Task instructions -> From the listing below, return every line with the string "Address" in it.
------ Provided records ------
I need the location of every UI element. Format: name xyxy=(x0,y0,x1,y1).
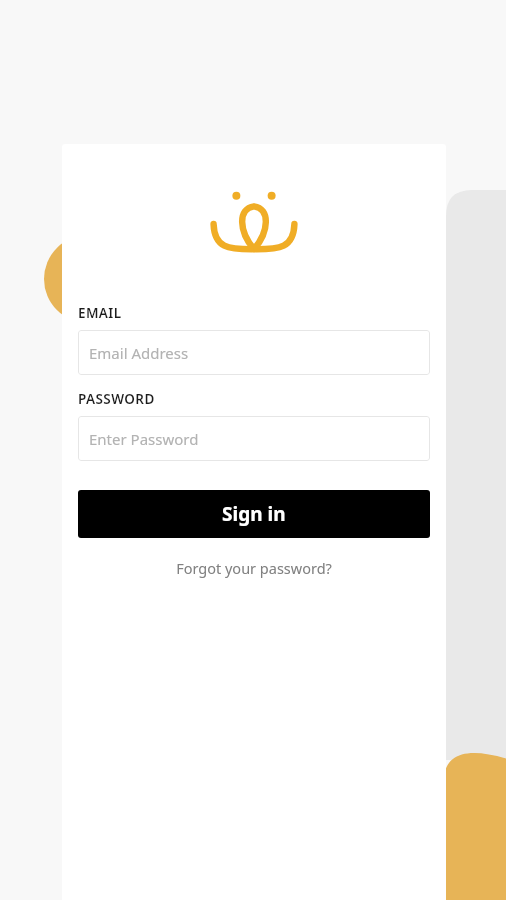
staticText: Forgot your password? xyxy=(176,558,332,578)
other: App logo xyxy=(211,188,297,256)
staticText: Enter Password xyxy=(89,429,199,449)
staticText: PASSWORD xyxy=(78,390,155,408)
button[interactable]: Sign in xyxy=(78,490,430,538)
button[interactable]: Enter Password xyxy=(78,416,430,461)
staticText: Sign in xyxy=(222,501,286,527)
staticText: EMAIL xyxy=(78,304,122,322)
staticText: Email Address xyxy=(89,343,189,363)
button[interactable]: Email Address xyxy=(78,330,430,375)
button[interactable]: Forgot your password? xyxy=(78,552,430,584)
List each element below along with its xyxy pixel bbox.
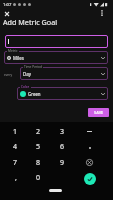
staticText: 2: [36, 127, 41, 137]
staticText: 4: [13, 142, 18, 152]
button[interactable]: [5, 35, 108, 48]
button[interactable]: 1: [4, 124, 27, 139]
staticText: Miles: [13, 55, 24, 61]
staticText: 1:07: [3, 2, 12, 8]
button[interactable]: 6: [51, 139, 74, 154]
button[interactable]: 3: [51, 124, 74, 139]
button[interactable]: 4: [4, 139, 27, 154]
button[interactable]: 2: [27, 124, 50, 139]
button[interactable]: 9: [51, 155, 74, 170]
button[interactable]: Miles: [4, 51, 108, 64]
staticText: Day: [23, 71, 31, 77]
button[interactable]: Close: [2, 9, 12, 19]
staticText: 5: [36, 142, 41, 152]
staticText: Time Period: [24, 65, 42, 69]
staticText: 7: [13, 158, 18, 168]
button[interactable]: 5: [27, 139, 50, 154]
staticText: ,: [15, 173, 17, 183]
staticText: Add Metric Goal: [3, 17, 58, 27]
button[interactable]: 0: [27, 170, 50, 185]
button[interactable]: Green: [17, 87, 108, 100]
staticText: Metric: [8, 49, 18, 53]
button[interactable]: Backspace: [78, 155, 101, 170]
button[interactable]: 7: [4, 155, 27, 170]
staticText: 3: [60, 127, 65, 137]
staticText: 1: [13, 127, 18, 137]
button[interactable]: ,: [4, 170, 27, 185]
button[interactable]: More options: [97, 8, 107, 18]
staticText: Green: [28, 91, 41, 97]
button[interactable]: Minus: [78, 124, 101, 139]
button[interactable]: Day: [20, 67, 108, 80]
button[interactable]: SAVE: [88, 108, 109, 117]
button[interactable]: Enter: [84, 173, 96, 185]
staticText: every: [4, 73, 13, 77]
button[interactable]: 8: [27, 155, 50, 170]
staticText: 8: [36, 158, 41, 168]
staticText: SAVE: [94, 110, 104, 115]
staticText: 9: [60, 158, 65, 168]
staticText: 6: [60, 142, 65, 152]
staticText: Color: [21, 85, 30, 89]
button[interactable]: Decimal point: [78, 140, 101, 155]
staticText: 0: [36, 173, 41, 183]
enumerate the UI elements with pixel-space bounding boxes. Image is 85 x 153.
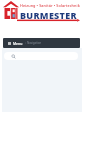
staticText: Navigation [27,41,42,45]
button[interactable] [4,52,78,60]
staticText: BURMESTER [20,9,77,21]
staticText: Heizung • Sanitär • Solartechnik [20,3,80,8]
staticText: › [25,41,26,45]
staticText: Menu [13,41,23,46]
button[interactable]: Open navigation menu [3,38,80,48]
------
------ Provided records ------
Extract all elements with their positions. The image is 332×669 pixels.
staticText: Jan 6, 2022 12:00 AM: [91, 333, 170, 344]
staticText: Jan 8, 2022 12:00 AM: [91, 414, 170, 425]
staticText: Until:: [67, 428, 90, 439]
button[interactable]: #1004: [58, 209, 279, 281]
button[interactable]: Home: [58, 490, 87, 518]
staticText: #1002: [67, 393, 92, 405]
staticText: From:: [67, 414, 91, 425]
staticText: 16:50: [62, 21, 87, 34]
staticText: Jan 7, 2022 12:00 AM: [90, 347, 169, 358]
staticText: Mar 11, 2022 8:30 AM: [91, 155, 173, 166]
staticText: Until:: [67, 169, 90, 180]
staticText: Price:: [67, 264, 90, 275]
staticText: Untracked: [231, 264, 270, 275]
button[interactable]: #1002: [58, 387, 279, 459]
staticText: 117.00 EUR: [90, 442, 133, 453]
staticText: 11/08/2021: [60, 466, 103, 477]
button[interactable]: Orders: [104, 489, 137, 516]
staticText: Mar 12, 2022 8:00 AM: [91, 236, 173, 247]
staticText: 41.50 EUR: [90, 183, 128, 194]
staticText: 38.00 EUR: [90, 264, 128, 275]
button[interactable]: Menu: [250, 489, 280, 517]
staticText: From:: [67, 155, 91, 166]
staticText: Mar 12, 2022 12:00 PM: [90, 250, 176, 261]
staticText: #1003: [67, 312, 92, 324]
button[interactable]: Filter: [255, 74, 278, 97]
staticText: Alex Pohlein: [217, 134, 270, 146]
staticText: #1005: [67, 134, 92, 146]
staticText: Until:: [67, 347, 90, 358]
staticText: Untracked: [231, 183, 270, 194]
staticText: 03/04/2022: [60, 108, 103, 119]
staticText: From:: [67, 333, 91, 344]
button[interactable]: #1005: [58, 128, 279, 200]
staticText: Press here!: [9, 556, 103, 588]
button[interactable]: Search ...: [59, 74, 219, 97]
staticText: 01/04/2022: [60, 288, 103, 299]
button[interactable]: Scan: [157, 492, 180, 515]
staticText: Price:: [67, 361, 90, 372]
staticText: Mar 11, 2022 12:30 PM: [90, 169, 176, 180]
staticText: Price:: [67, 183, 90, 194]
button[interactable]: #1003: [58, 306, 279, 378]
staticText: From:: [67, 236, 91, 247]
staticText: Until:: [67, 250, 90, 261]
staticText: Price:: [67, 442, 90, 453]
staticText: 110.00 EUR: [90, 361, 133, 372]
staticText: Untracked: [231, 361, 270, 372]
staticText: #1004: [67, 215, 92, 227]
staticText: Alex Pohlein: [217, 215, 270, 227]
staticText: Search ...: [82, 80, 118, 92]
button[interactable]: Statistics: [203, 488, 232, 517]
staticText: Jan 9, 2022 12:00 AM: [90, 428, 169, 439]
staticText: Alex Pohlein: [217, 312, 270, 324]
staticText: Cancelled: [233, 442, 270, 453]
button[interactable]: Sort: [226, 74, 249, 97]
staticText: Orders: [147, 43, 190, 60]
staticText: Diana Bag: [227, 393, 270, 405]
------
Task result ->
staticText: Email Address xyxy=(89,343,189,363)
button[interactable]: Email Address xyxy=(78,330,430,375)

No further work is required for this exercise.